By Gil Ross — Sep 05, 2013
In what's bound to make exaggerated waves in mainstream media, the Centers for Disease Control and Prevention released data on Thursday showing the percentage of U.S. middle and high school students who use electronic cigarettes, or e-cigs, more than doubled from 2011 to 2012

57447411In what's bound to make exaggerated waves in mainstream media, the Centers for Disease Control and Prevention released data on Thursday showing the percentage of U.S. middle and high school students who use electronic cigarettes, or e-cigs, more than doubled from 2011 to 2012.

The study also found that more than 76 percent of middle and high school students who used e-cigs in the past 30 days also smoked conventional cigarettes in the very same period.
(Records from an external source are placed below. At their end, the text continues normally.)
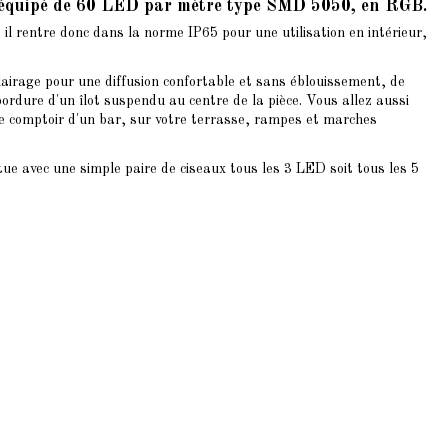
e équipé de 60 LED par mètre type SMD 5050, en RGB.
 il rentre donc dans la norme IP65 pour une utilisation en intérieur,
lairage pour une diffusion confortable et sans éblouissement, de
bordure d'un îlot suspendu au centre de la pièce. Vous allez aussi
le comptoir d'un bar, sur votre terrasse, rampes et marches
tue avec une simple paire de ciseaux tous les 3 LED soit tous les 5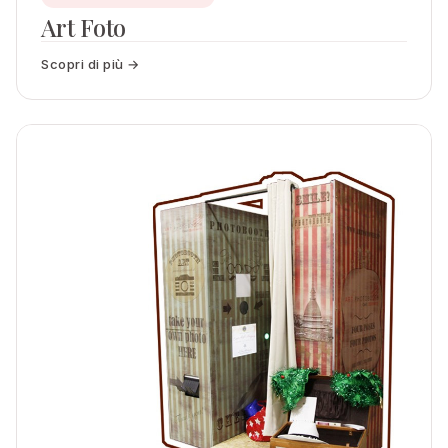
Art Foto
Scopri di più →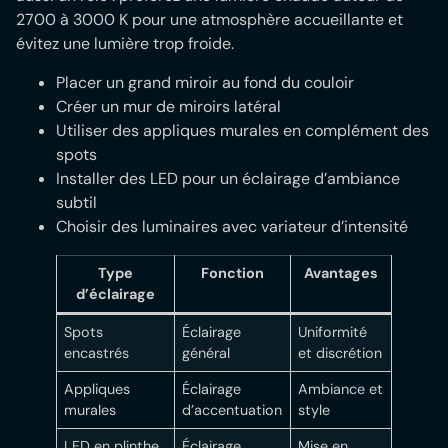
2700 à 3000 K pour une atmosphère accueillante et
évitez une lumière trop froide.
Placer un grand miroir au fond du couloir
Créer un mur de miroirs latéral
Utiliser des appliques murales en complément des
spots
Installer des LED pour un éclairage d’ambiance
subtil
Choisir des luminaires avec variateur d’intensité
Type
Fonction
Avantages
d’éclairage
Spots
Éclairage
Uniformité
encastrés
général
et discrétion
Appliques
Éclairage
Ambiance et
murales
d’accentuation
style
LED en plinthe
Éclairage
Mise en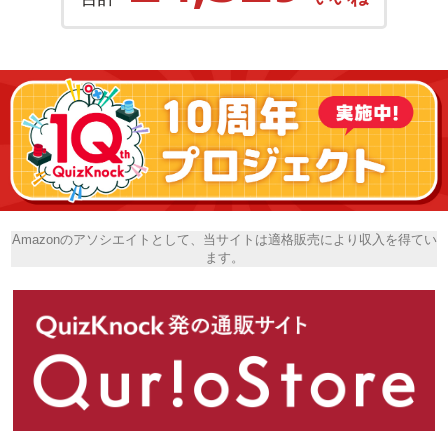
Amazonのアソシエイトとして、当サイトは適格販売により収入を得てい
ます。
Furthermore, 1 in 5 middle school students who reported ever using e-cigarettes say they have never tried conventional cigarettes. You can read more on the findings here.

Now that we've shown the numbers, let us be clear as to what they actually mean. The CDC's reporting here is without doubt, intentionally misleading. Three descriptors are examined when surveying about tobacco or drug use A) Ever use, B) Past 30 days use, and C) daily use. In the context of addictive products like nicotine, it is daily use that is correlated with youth continuing to use these products rather than just experimenting a few times. Conveniently, the CDC failed to report data on daily use of e-cigarettes by youth, presumably because daily use is so rare that it would not support their findings that smoke-free nicotine products are equally addicting and just as harmful as smoking, as well as target marketed to children.

With e-cigarettes increasingly helping addicted smokers kick the habit of smoking conventional cigarettes, it would be utterly wrong to allow experimentation by youth to cloud the judgement of policy makers and public health officials about the great health benefits experienced by those in genuine need of smoke-free, nicotine-delivery products.

The devotion to falsely impugning the benefits while exaggerating the risks--entirely hypothetical and alarmist--of e-cigarettes by Frieden's CDC and other 'public health' officials is beyond irresponsible. It is harmful and malicious, and the effect will be to kill more, rather than fewer smokers. I can only hope these people will revert soon to science-based education for the public, or be held to account.